In our survey with Vanity Fair’s Hive and theSkimm, 66 percent of millennials said that they believe women have fewer promotion opportunities than men. One way to address that is by elevating more women into leadership roles. That way, they can act as mentors for the next generation, creating a ripple effect to help underrepresented groups get ahead in their careers. I am proud that we were able to attract change agents like Serena Williams and Sue Decker to our board last year, putting SurveyMonkey on the list of companies with the most diverse boards. We’re currently collaborating on initiatives around gender equality that really resonate in the business community.
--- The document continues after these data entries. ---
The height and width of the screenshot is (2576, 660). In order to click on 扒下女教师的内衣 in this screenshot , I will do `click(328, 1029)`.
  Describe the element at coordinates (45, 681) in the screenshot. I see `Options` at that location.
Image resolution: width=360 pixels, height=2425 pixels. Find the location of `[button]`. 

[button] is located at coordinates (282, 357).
  • Diverse leaders can help drive better engagement and decrease attrition. Leaders with unique backgrounds will be conscious of unique needs. For example, women in leadership might create better parental leave policies, and leaders with international backgrounds might be more attentive to time differences when scheduling mandatory global conference calls. Also, seeing people from different backgrounds in powerful positions can inspire employees to stay longer at an organization and strive for more responsibility or promotions.
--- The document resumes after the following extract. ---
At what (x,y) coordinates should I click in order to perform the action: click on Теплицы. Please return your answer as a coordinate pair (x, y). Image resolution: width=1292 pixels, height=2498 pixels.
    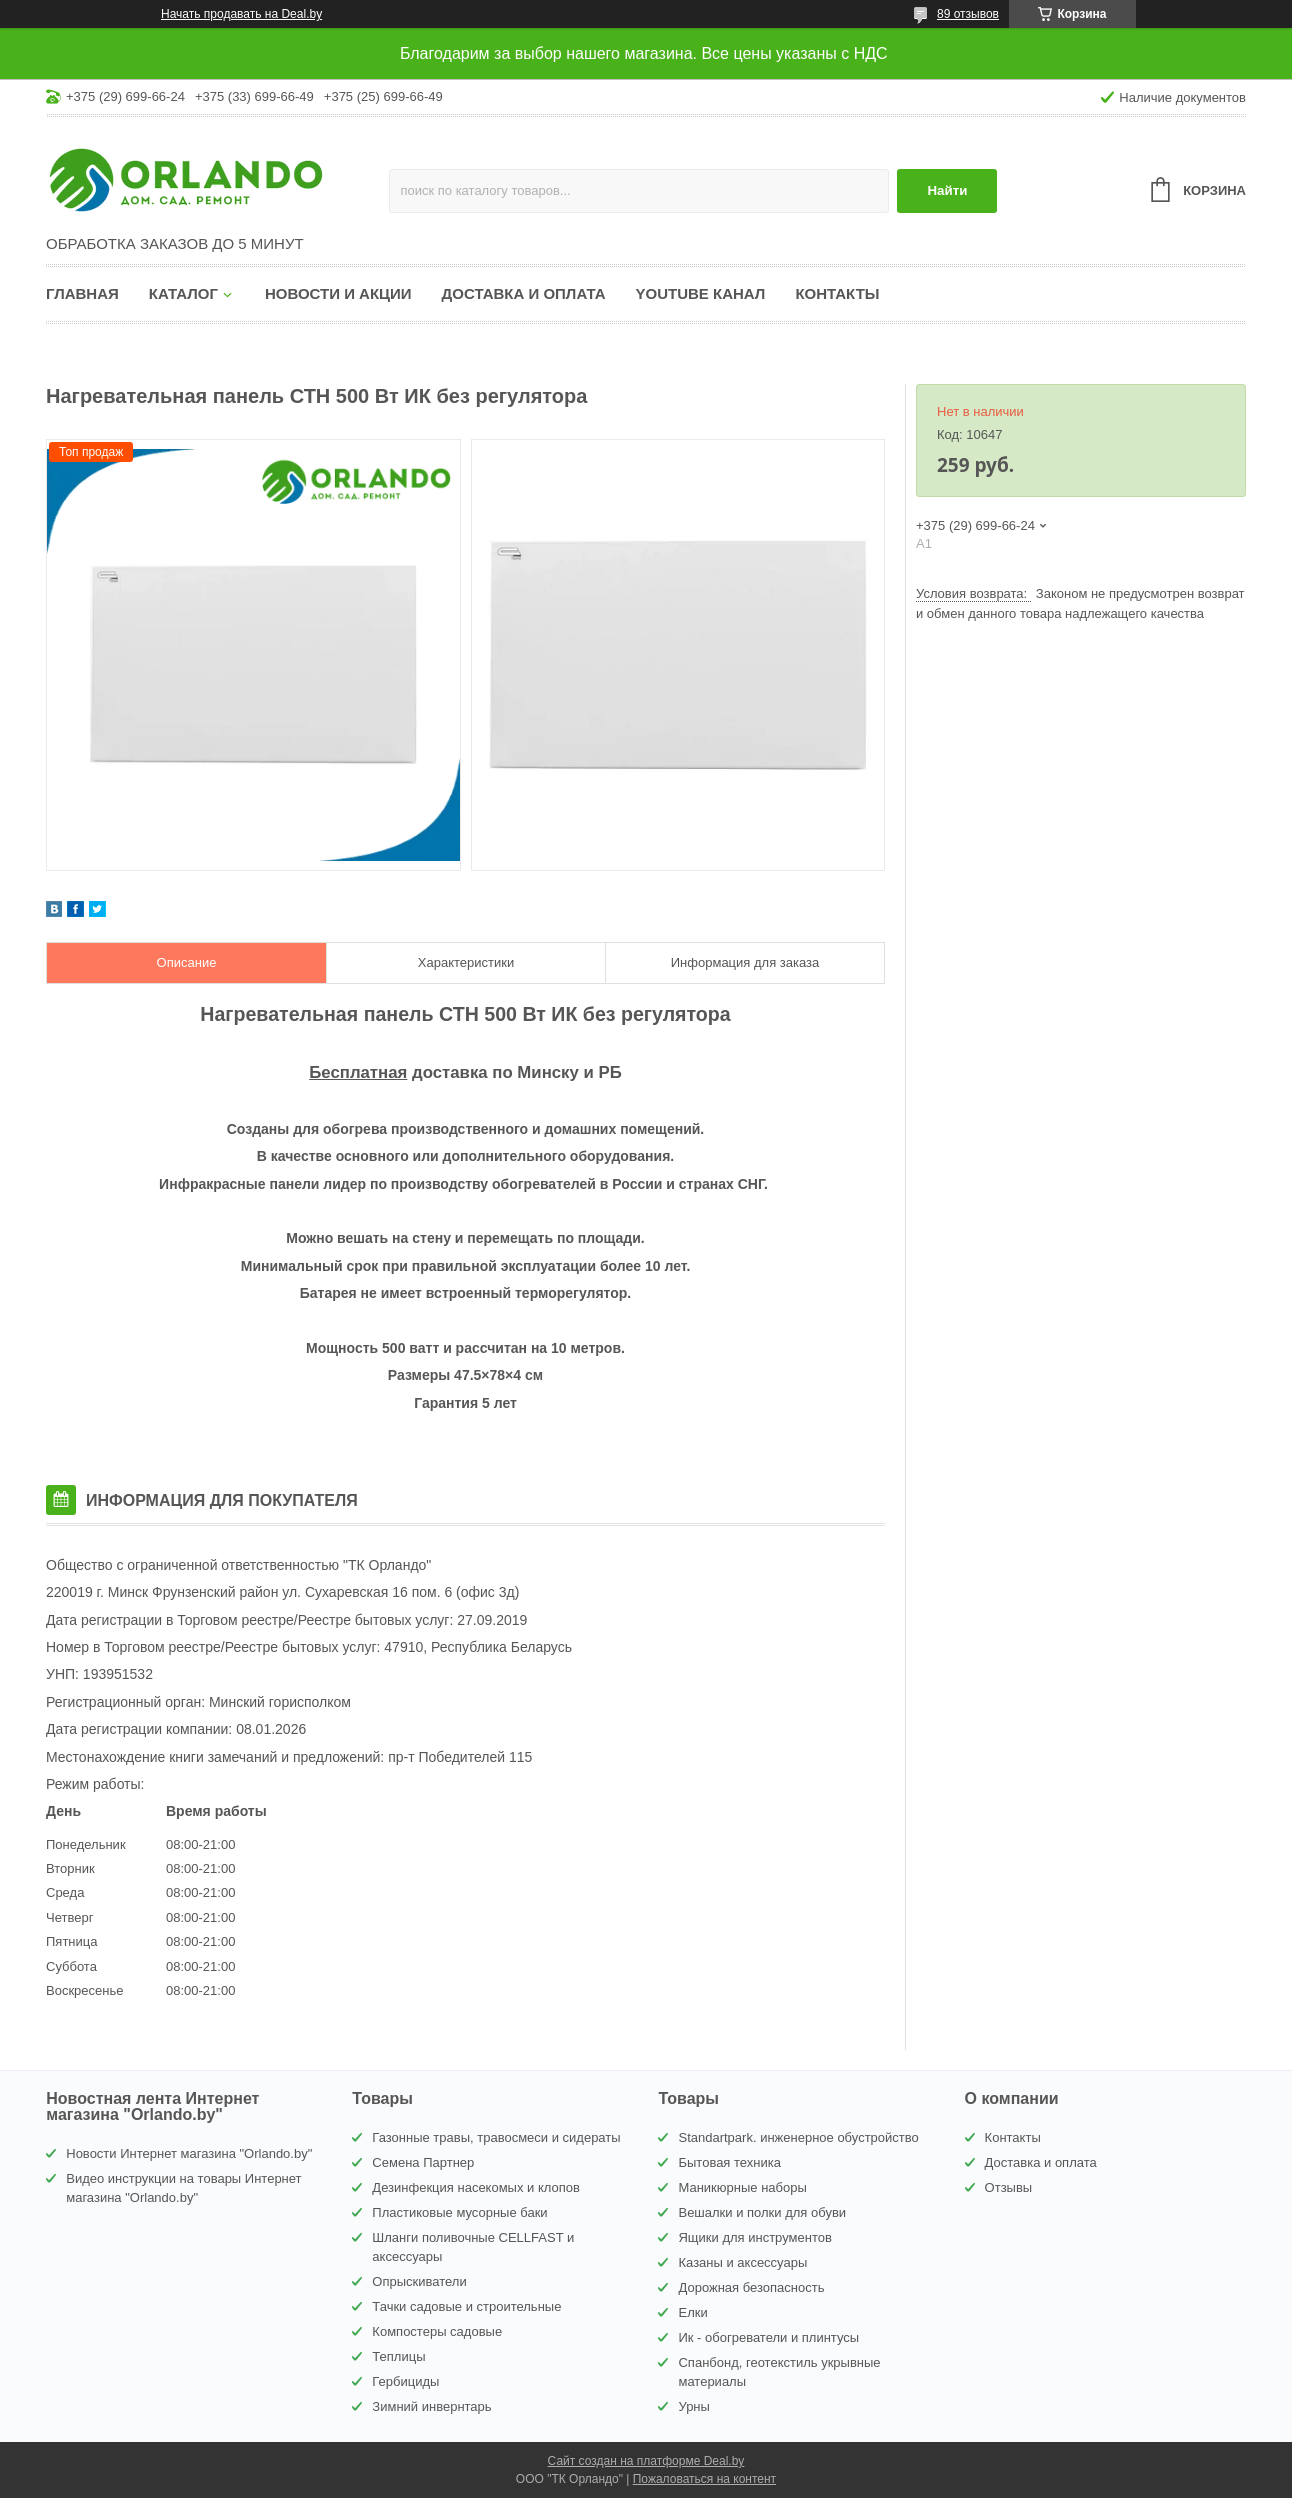     Looking at the image, I should click on (398, 2356).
  • Diverse teams are better equipped to really hear their customers. Curious leaders who listen to the diverse range of voices of their customers and employees are innovating, executing and winning faster than ever. Why did our new TV ad not resonate with our customers? Why is one product selling much better than another? These are the kinds of questions that diverse perspectives can often shed important light on.

Some companies are even demanding more diverse teams from their third-party vendors and agencies, in order to get better context and insights about public reception. A more diverse team has a much better chance of not missing critical opportunities, as well as making the right calls about potentially sensitive decisions.
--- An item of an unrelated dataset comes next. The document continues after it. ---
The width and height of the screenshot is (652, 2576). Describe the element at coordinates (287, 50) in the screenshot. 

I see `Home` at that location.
Fixing problems starts with acknowledging them. Companies need to take an honest audit of their D&I efforts, and then make positive changes. For example, testing our new Belonging and Inclusion survey internally at SurveyMonkey wasn’t just an attempt to confirm the template’s validity. It was our first look beyond our diversity numbers in an effort to measure the lived experiences of our employees. While some of our results were very positive, we also uncovered several key areas for improvement that we’ve been working to address — from providing our employees with further clarity around resolutions when they’ve escalated concerns, to offering additional tools and opportunity for career growth.

There is a lot of positive change happening — from Amazon’s and Facebook’s commitment to adopting the “Rooney Rule” for their board appointments, to a wave of curious and strong female leaders getting promoted for the right reasons across industries, from venture capital to beauty. It’s the right thing to do, and it’s the smart thing to do. Make the changes before another company capitalizes on your missteps.

CEO Action for Diversity & Inclusion was spearheaded by PwC U.S. Chairman Tim Ryan.